ECLI:NL:CBB:2004:AO4583
College van Beroep voor het bedrijfsleven
- Eerste en enige aanleg
- D. Roemers
- W.E. Doolaard
- F.W. du Marchie Sarvaas
- Rechtspraak.nl
Afwijzing aanvraag aanvullende ooipremie op grond van de Regeling dierlijke EG-premies
In deze zaak heeft het College van Beroep voor het bedrijfsleven op 20 februari 2004 uitspraak gedaan over de afwijzing van een aanvraag voor aanvullende ooipremie door appellant, een schapenvleesproducent. Appellant had op 30 juli 2001 een beroepschrift ingediend tegen een besluit van verweerder, de Minister van Landbouw, Natuur en Voedselkwaliteit, dat op 14 juni 2001 was genomen. Dit besluit betrof de afwijzing van zijn aanvraag om aanvullende ooipremie op basis van de Regeling dierlijke EG-premies. Appellant had eerder, op 16 februari 2000, een premieaanvraag voor 120 ooien ingediend, waarbij hij aangaf dat zijn bedrijf voor minimaal de helft in een probleemgebied lag.
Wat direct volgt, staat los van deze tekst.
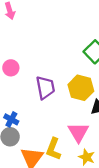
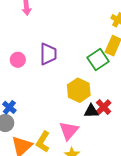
purple trapezoid: (45, 88) -> (48, 54), moved

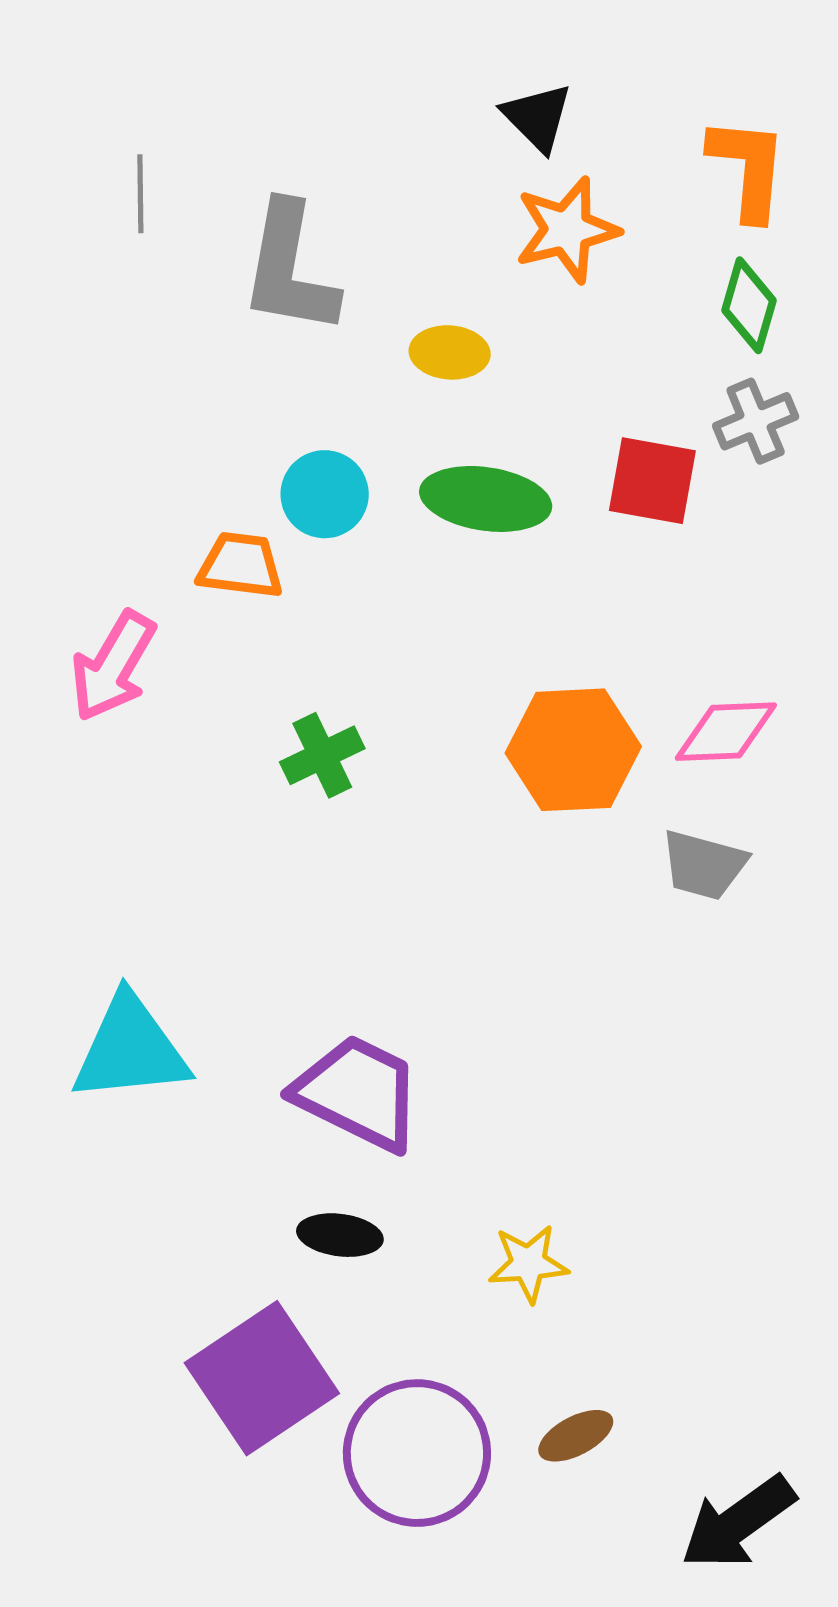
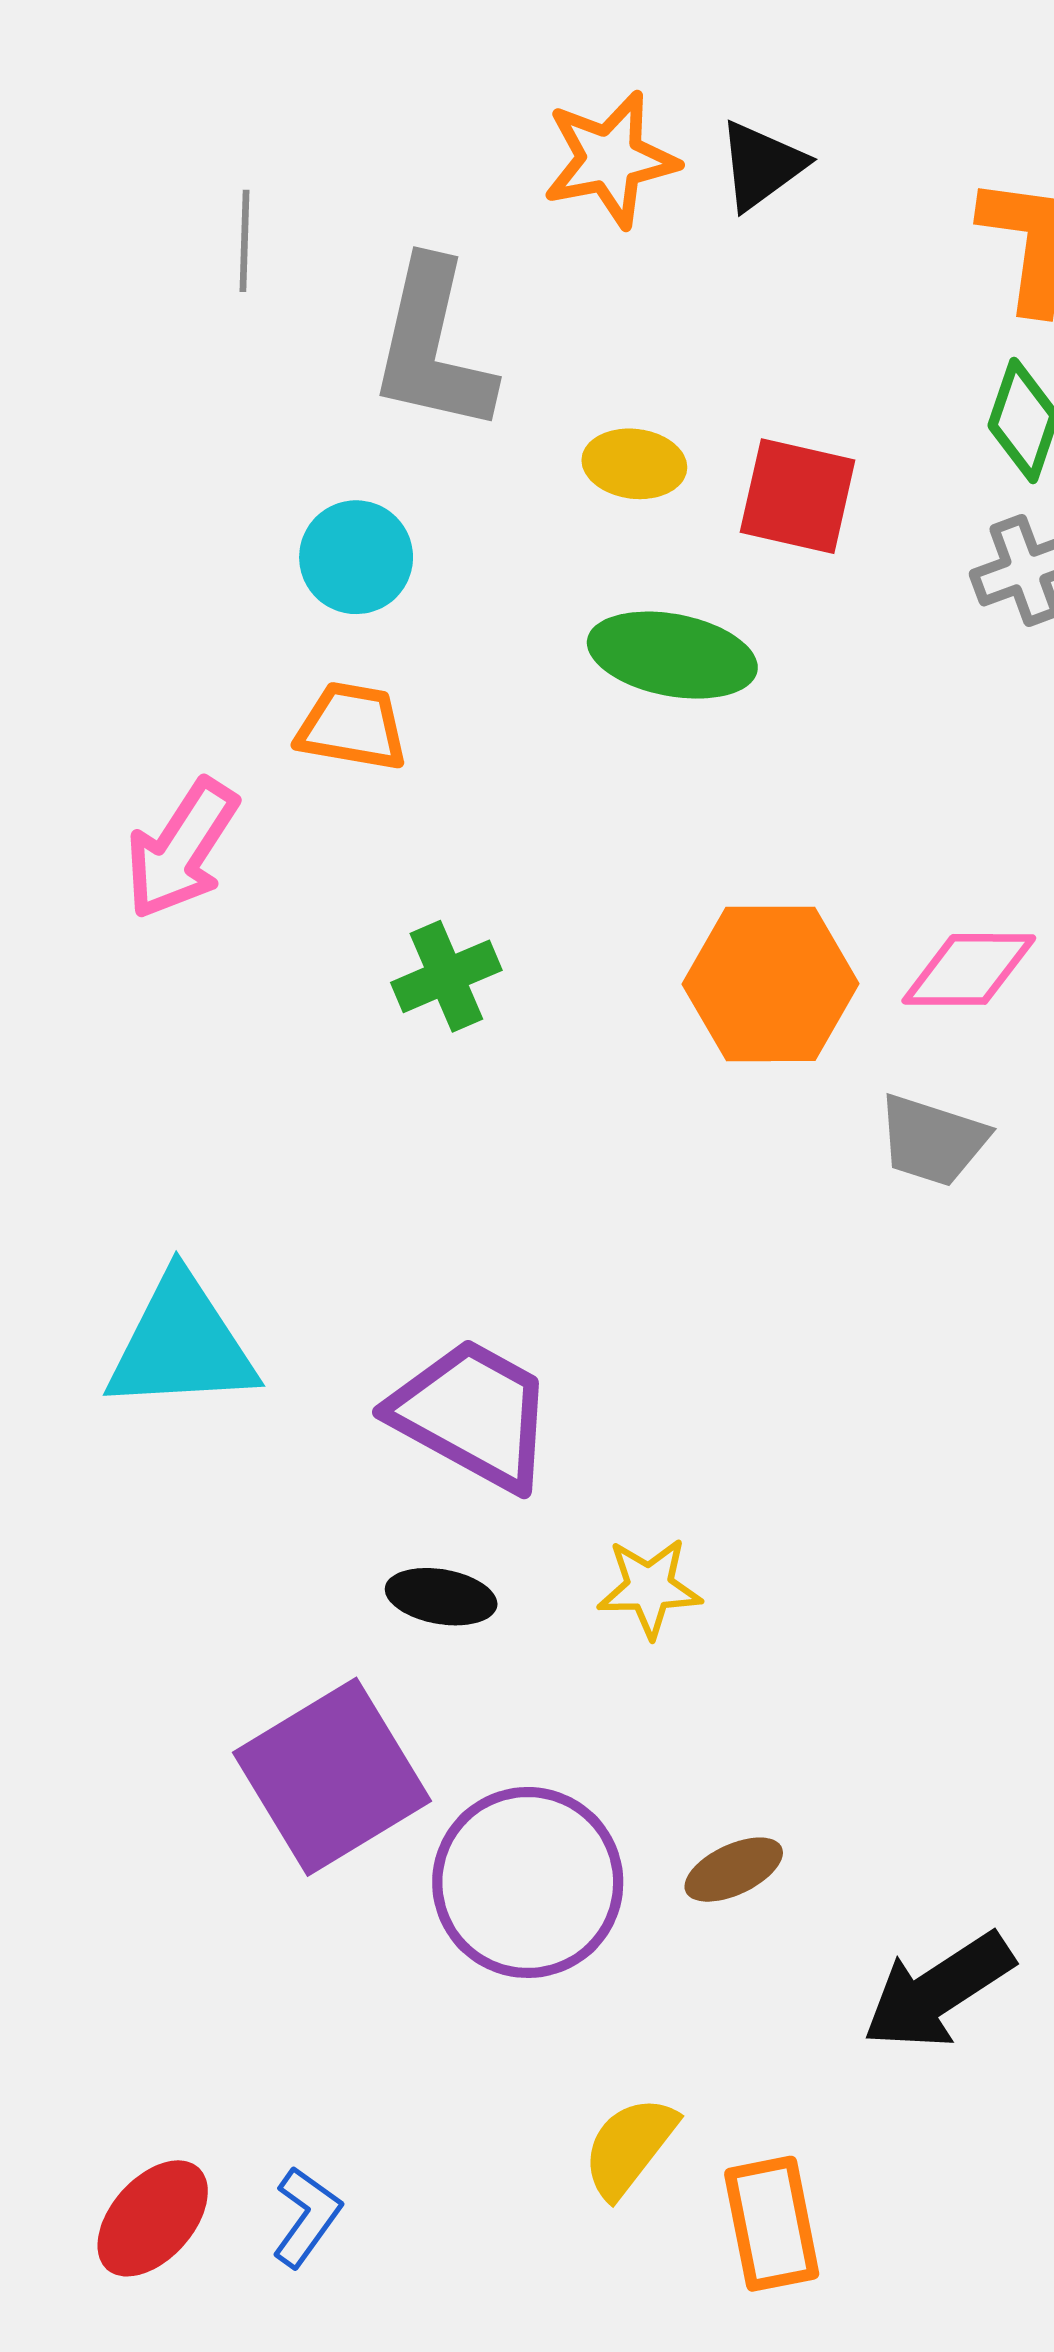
black triangle: (537, 117) -> (761, 165), turned 36
orange star: (567, 230) -> (610, 159), moved
red square: (652, 481) -> (798, 496), moved
cyan circle: (325, 494) -> (356, 557), moved
yellow star: (528, 1263) -> (649, 1588), moved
Echter, verweerder had appellant verzocht om aanvullende documenten, waaronder een topografische kaart en een formulier met perceelsgegevens, om de aanvraag compleet te maken. Appellant heeft deze documenten niet aangeleverd, ondanks herhaalde verzoeken van verweerder.
Het College oordeelde dat appellant niet aan de voorwaarden voldeed zoals gesteld in artikel 5.2a van de Regeling, die vereist dat de producent bij zijn aanvraag specifieke gegevens over de ligging van zijn bedrijf in een probleemgebied moet overleggen. Het College stelde vast dat appellant meerdere kansen had gekregen om zijn aanvraag aan te vullen, maar dat hij deze kansen niet had benut. De afwijzing van de aanvraag voor aanvullende premie werd daarom terecht geacht. Het College verklaarde het beroep ongegrond en oordeelde dat er geen termen aanwezig waren voor een proceskostenveroordeling.